I get confuser reading about setting proper values for number of threads and blocks for cuda programming. After reading several guide and many tips i don't get answer that i search. My GPU: Nvidia GT645M Compute capability: 3.0
For what i know:
The maximum number of threads per block is in my case 1024 (32 x 32)
The maximum number of block in grid is in my case 2**31 - 1 = 4294967295 blocks
Multi processor count = 2
The number of block is depending on input data = (input data)/(number of threads per block)
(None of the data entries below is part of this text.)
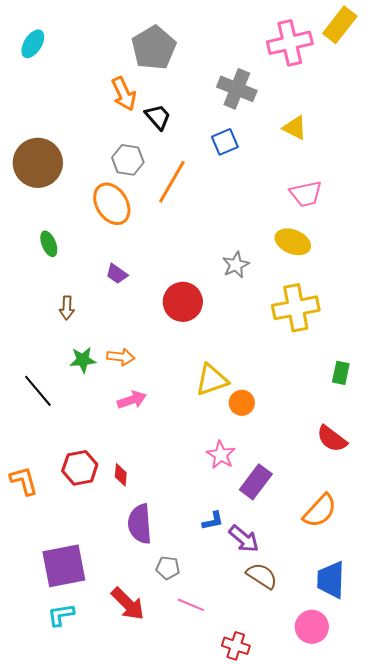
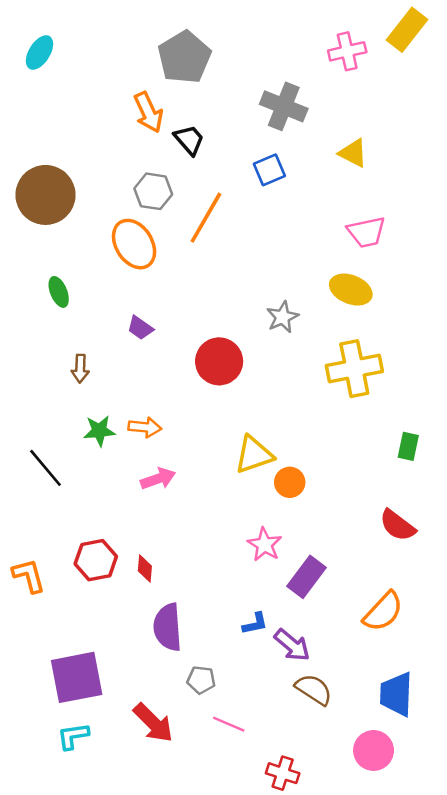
pink cross: (290, 43) -> (347, 51), size x0.7

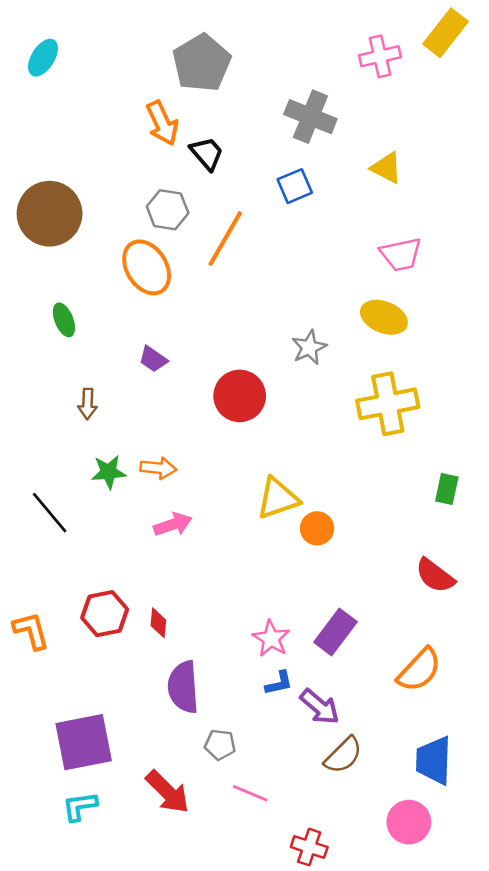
pink star: (265, 545) -> (271, 639), moved
brown semicircle: (314, 689) -> (343, 755), turned 102

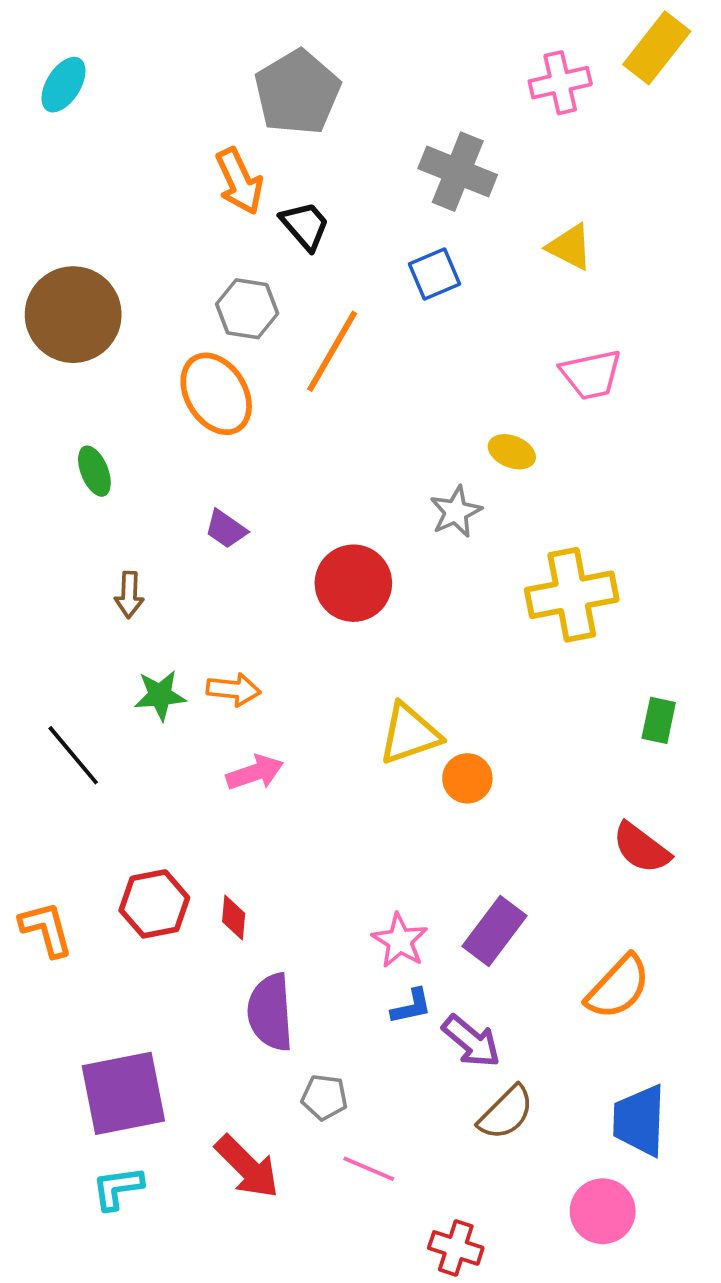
yellow ellipse: (384, 317) -> (512, 452), moved, size x0.7

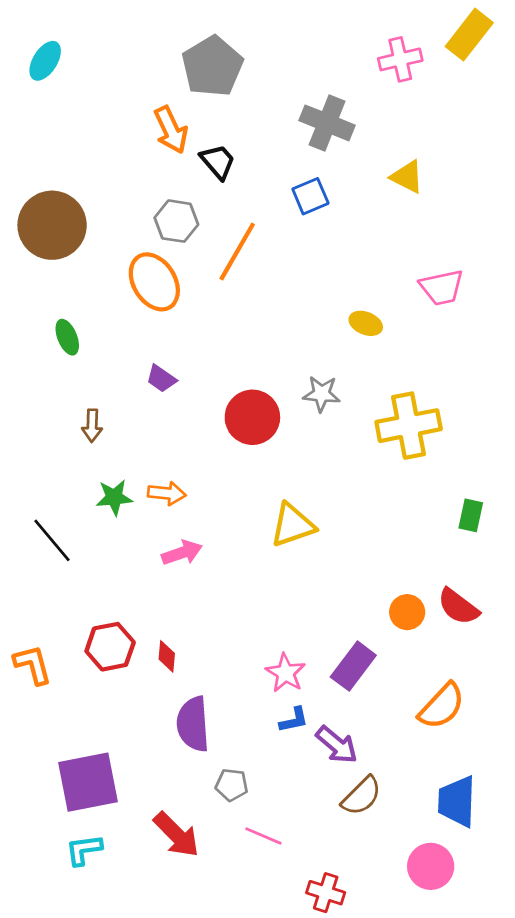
pink trapezoid: (591, 374) -> (442, 287), moved
gray star: (456, 512) -> (321, 394), moved, turned 30
orange circle: (467, 778) -> (407, 612), moved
For input data like [1,2,....10] + [1,2,....10] i need 10 threads and 1 block.
My computing problem:
For example i have input data like this:
n = 10
x = np.arange(n).astype(np.float32)
y = x + 1
I try make actions on this vector like: '+', '-', '*' by value
Question 1:
My knowledge:
The GPU cuda calculations working like this:
for each value in numpy array --> cuda block is used with one thread.
I mean
(x = [0,1,....9]) + (y = [1,2,....10]) = x[0] + y[0] in: block(0,0),thread(0,0),
then x[1] + y[1] in: block(0,0),thread(1,0) and so on.
Is that correct?
Question 2:
Let say:
thread count = 5
block count = 1
then all threads in this one block will by running 2 times for x + y?
Question 3:
How many block can running simultaneously in one time?
If you can explain step by step calculation on cuda by simple vector example, that will by nice.
Thanks for all you help, please don't give any links to cuda guide i get confused reading them. Please give simple examples :)